Writing in the journal Environmental Research Letters, they cautioned, though, that not all of the reserves are accessible.

Where they are, small-scale extraction by hand pump would be better than large-scale drilling projects, which could quickly deplete the reservoirs and have other unforeseen consequences.

Extraction complications

Groundwater is no panacea for Africa’s water shortages but it could form an important part of a strategy to cope with an expected sharp increase in demand for water as the continent’s population increases.

Even now, some estimates put the number of Africans without access to safe drinking water at more than 300 million and only 5 per cent of arable land is irrigated.

“What’s new about what we’ve identified here is that the [groundwater in] areas to the south of the Sahara and to the north of the Kalahari… are of strategic importance for enabling not only the provision of rural water supply, but also, perhaps, in increasing the irrigation that takes place in sub-Saharan Africa,” Richard Taylor, a researcher at the University College London who was involved in the research project, told Al Jazeera.

“Many people have an awareness that the groundwater is there, but the striking thing is that we’ve quantified it,” he said.

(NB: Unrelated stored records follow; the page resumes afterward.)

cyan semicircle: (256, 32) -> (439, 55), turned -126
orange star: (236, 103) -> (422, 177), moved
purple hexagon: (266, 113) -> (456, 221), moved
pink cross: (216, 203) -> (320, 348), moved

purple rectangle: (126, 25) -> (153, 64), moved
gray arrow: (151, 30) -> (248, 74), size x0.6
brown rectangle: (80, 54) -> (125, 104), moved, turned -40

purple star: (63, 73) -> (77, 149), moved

“[In the report], we’ve been very systematic in using evidence that’s already been collected and putting it together in a format and in a way that we can now look at the continent as a whole and understand that the groundwater resources really are quite considerable.”

The researchers say some of the largest deposits are in the driest areas of Africa in and around the Sahara, but some of them are deep – at 100 to 250 metres below ground level.

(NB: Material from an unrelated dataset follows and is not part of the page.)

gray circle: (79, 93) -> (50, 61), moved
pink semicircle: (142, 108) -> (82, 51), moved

“While these groundwater resources are quite vast, it is quite expensive [to extract],” Taylor said.

Phoebe White, a water, sanitation and hygiene specialist for the UK Department for International Development based in Kinshasa, Democratic Republic of Congo, said hand pumps in the DRC cost up to $13,000 apiece and in some areas the aquifers are too deep and other pumps must be used.

In areas of DRC where drilling deep boreholes is required the cost can be around $130,000, although problems of accessibility and infrastructure can push that figure up, according to White.

Mismanagement and neglect

Roger Calow at the Overseas Development Institute, a UK think-tank which was involved in the programme that spawned the research, said the paper shows water shortages in large parts of Africa do not stem from scarcity.

He said that a third of hand pumps across Africa have broken down due to a lack of maintenance.

Researcher Doctor Stephen Foster, a London-based senior adviser for aid group Global Water Partnership and an expert in groundwater issues, noted that projects have so far failed due to cost and logistics problems.

“In northern Nigeria there have been groundwater irrigation projects that have failed because of the rising cost of fuel – a major factor in drilling costs – and distribution difficulties,” he said.

“It is not as simple as drilling big bore holes and seeing rice fields spring up everywhere.”

But the research could be key to developing sustainable water access for millions of Africans, say the researchers.

“We are providing quantitative evidence here of the dimension of that groundwater resource with the expressed intention that development can be done in a thoughtful and logical manner that in the long term leads to sustainable use of these resources rather than the unsustainable use of groundwater resources that we’ve observed in places like China, India, and of course historically in places like the United States,” Taylor told Al Jazeera.

Focus on management

Aid agencies gave the research a cautious welcome.

“The discovery of substantial water reserves under parts of Africa may well be good news for the continent but it may prove hard to access in the near term and, if not sustainably managed, could have unforeseen impacts,” Nick Nuttall, a spokesperson for the United Nations Environment Programme (UNEP) in Nairobi.

Nuttall said over-abstraction exploitation of groundwater in Mexico City, for example, is undermining the foundations of buildings.

He said the focus of efforts to improve water supply should be on better collection and storage.

“The fact is that there is already a tremendous amount of water available for Africa but it is rarely collected”.

A study by UNEP and the World Agroforestry Centre found there is enough water falling as rain over Africa to supply the needs of some 9 billion people.

“Ethiopia, where just over a fifth of the population are covered by domestic water supply and an estimated 46 per cent of the population suffer hunger, has a potential rainwater harvest equivalent to the population needs of over 520 million people,” Nuttall told the Reuters news agency.